So config file values would take precedence over database settings. This doesn't make sense.

A better order, including environment variables (#1624):

role settings > database settings > environment variables > config file

So, the config file is loaded first - this is the base. Environment variables can override those settings. Only with those two, the "restart-needed" settings can be set. Once those are set, the database connection can be made and the settings can be queried from pg_db_role_setting. Those settings then override those settings that are already there and are not "restart-needed".

No SET SESSION or whatever needed so far.

Settings should probably be loaded whenever the schema cache is reloaded, but in advance of that. New settings might change the queries we need to make (think db-schema). Maybe we can also make the schema cache "database settings aware", so we can provide the config/env defaults via query and read the database values live. Then we wouldn't need two steps.

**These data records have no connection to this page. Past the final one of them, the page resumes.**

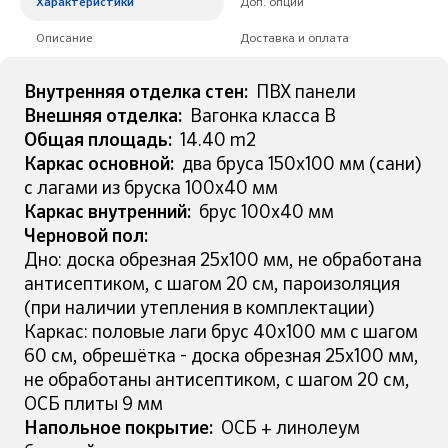
Характеристики
Доп. опции
Описание
Доставка и оплата
Внутренняя отделка стен:
ПВХ панели
Внешняя отделка:
Вагонка класса B
Общая площадь:
14.40 m2
Каркас основной:
два бруса 150х100 мм (сани)
с лагами из бруска 100х40 мм
Каркас внутренний:
брус 100х40 мм
Черновой пол:
Дно: доска обрезная 25х100 мм, не обработана
антисептиком, с шагом 20 см, пароизоляция
(при наличии утепления в комплектации)
Каркас: половые лаги брус 40х100 мм с шагом
60 см, обрешётка - доска обрезная 25х100 мм,
не обработаны антисептиком, с шагом 20 см,
ОСБ плиты 9 мм
Напольное покрытие:
ОСБ + линолеум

When doing ALTER DATABASE.. SET "a.setting", things like SHOW/current_setting "a.setting" only work after login. However pg_db_role_setting shows the setting without relogin.

Ah, I think this can solve two problems:

  • No relogin / reconnect needed. Just read the table and then set all the relevant parameters (e.g. app.settings) in the transaction as usual. Should always be as-live-as the schema cache.

  • ALTER ROLE ... SET does not work at all with the roles, that the postgrest authenticator switches to with SET ROLE. So maybe we can have a small query like SELECT set_config(...) FROM pg_db_role_setting WHERE role_from_jwt to make it as much like a login as possible.

So we could query pg_db_role_setting at startup(or reload) when the proposed db-settings option is used.
@wolfgangwalther What do you think about implemeting this just for the ALTER DATABASE case first?

Yes, that sounds like a plan!

@steve-chavez
Copy link
Member

@wolfgangwalther How about if for dynamic configuration we (ab?)use our NOTIFY channel.

Similarly to your idea, we start from the config file as the base but then allow modifying it with a NOTIFY payload:

NOTIFY pgrst, '{ "db-schemas" : "v1, v2, v3", "jwt-secret": "reallyreally.." }';

That one would trigger a SIGUSR2 automatically. Good thing is that would work without ALTER DATABASE, no need for high privileges.

The only issue I see is: How to check what's the current config after many NOTIFYs?

Printing them on the logs doesn't seem appropriate. The other thing that occurs to me is to have another command that NOTIFYes on another channel:

-- users sends
NOTIFY pgrst, '{ "command": "--dump-config" }';

-- postgrest listens and then also notifies on another channel with
NOTIFY pgrst_reply, 'full --dump-config here';

-- clients gets the reply on
LISTEN pgrst_reply;
Asynchronous notification "pgrst" with payload "{"jwt-secret": "reallyreally..", "db-schemas": "v1,v2,v3"}" received from server process with PID 7352.

-- I think we would not surpass the payload limit of 8k since our config is small

Perhaps it's too complicated, but I'm not seeing better options for now. WDYT?

@wolfgangwalther
Copy link
Member Author

How about if for dynamic configuration we (ab?)use our NOTIFY channel.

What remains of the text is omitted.